Reputation: 317
I've tried to create graph with the help of the following link but when I used find_path method I got incorrect path returned. Link:
http://www.python-course.eu/graphs_python.php
Code:
class Graph(object):
def __init__(self, graph_dict=None):
""" initializes a graph object
If no dictionary or None is given, an empty dictionary will be used
"""
if graph_dict is None:
graph_dict = {}
self.__graph_dict = graph_dict
def find_path(self, start_vertex, end_vertex, path=[]):
""" find a path from start_vertex to end_vertex
in graph """
graph = self.__graph_dict
path = path + [start_vertex]
if start_vertex == end_vertex:
return path
if start_vertex not in graph:
return None
for vertex in graph[start_vertex]:
if vertex not in path:
extended_path = self.find_path(vertex,
end_vertex,
path)
if extended_path:
return extended_path
return None
g = {"a": ["c", "d"],
"b": ["a", "c"],
"c": ["a", "b", "c", "d", "e"],
"d": ["c", "e"],
"e": ["c", "f"],
"f": ["c"]
}
graph = Graph(g)
"""
graph:
a<----b <-- one way
|\ / --- two way
| \ /
| c <-- f
| / \ ^
v/ \ |
d---->e--/
"""
print graph.find_path("b", "f")
Output: ['b', 'a', 'c', 'd', 'e', 'f']
Should be: ['b', 'a', 'd', 'e', 'f']
What is wrong with find_path method in Graph class?
Upvotes: 0
Views: 65
Reputation: 446
Your code is finding the path by following the first node in each node's adjacency list that does not already belong in the graph.
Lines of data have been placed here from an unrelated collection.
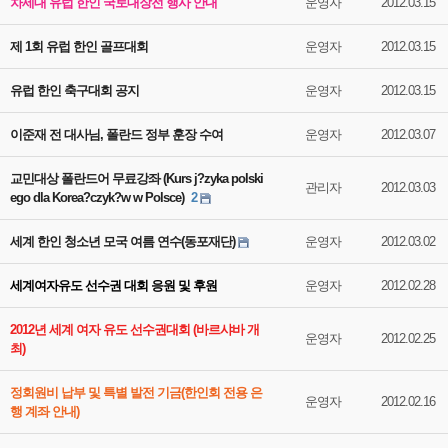
차세대 유럽 한인 국토대장전 행사 안내
운영자
2012.03.15
제 1회 유럽 한인 골프대회
운영자
2012.03.15
유럽 한인 축구대회 공지
운영자
2012.03.15
이준재 전 대사님, 폴란드 정부 훈장 수여
운영자
2012.03.07
교민대상 폴란드어 무료강좌 (Kurs j?zyka polski
관리자
2012.03.03
ego dla Korea?czyk?w w Polsce)
2
세계 한인 청소년 모국 여름 연수(동포재단)
운영자
2012.03.02
세계여자유도 선수권 대회 응원 및 후원
운영자
2012.02.28
2012년 세계 여자 유도 선수권대회 (바르샤바 개
운영자
2012.02.25
최)
정회원비 납부 및 특별 발전 기금(한인회 전용 은
운영자
2012.02.16
행 계좌 안내)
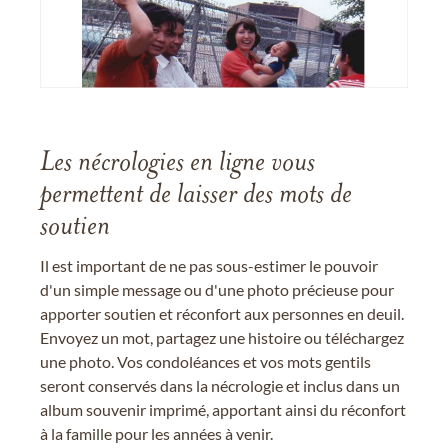
Les nécrologies en ligne vous
permettent de laisser des mots de
soutien
Il est important de ne pas sous-estimer le pouvoir
d'un simple message ou d'une photo précieuse pour
apporter soutien et réconfort aux personnes en deuil.
Envoyez un mot, partagez une histoire ou téléchargez
une photo. Vos condoléances et vos mots gentils
seront conservés dans la nécrologie et inclus dans un
album souvenir imprimé, apportant ainsi du réconfort
à la famille pour les années à venir.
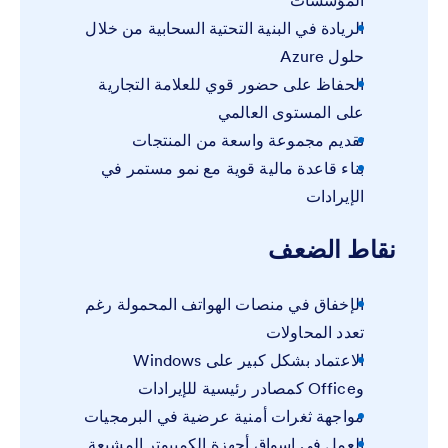
المؤسسات
الريادة في البنية التحتية السحابية من خلال
حلول Azure
الحفاظ على حضور قوي للعلامة التجارية
على المستوى العالمي
تقديم مجموعة واسعة من المنتجات
بناء قاعدة مالية قوية مع نمو مستمر في
الإيرادات
نقاط الضعف
الإخفاق في منصات الهواتف المحمولة رغم
تعدد المحاولات
الاعتماد بشكل كبير على Windows
وOffice كمصادر رئيسية للإيرادات
مواجهة ثغرات أمنية عرضية في البرمجيات
العمل في اسواق أجهزة الكمبيوتر المشبعة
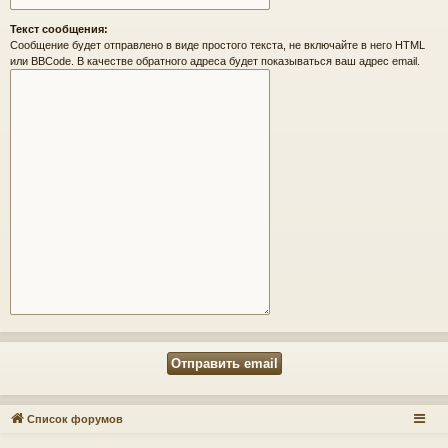
Текст сообщения:
Сообщение будет отправлено в виде простого текста, не включайте в него HTML
или BBCode. В качестве обратного адреса будет показываться ваш адрес email.
Список форумов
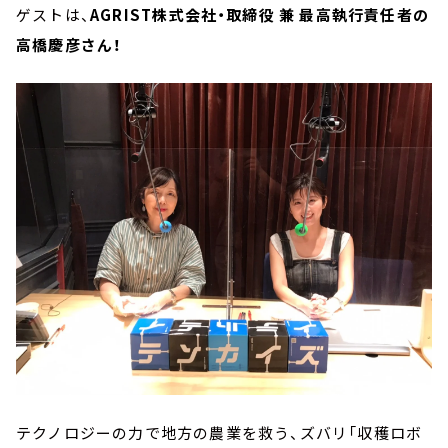
ゲストは、
AGRIST株式会社・取締役 兼 最高執行責任者の
高橋慶彦さん！
テクノロジーの力で地方の農業を救う、ズバリ「収穫ロボ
It starts at 'b'
and then goes to the first node in the adjacency list (['a', 'c']
) node 'a'
. Then it goes from 'a'
to 'c'
. Once it is at 'c'
, it sees that 'a'
, 'b'
, and 'c'
are already in the path so it goes to 'd'
. If you changed the order of your adjacency list in the graph to this, it will print out the order your looking for:
g = {"a": ["d", "c"],
"b": ["a", "c"],
"c": ["a", "b", "c", "d", "e"],
"d": ["e", "c"],
"e": ["f", "c"],
"f": ["c"]
}
Alternatively, you can implement a shortest path algorithm such as Djikstra's to find the shortest path through a graph.
Upvotes: 2
Reputation: 77857
You programmed this to find any acyclic path, and return the first one it finds. The path it found is perfectly reasonable; it's simply not the least number of steps.
To find the shortest path, you need to implement either a breadth-first search, or a depth-first search with memoization (keep track of the best known path to each node). Dijkstra's algorithm is good for the shortest path.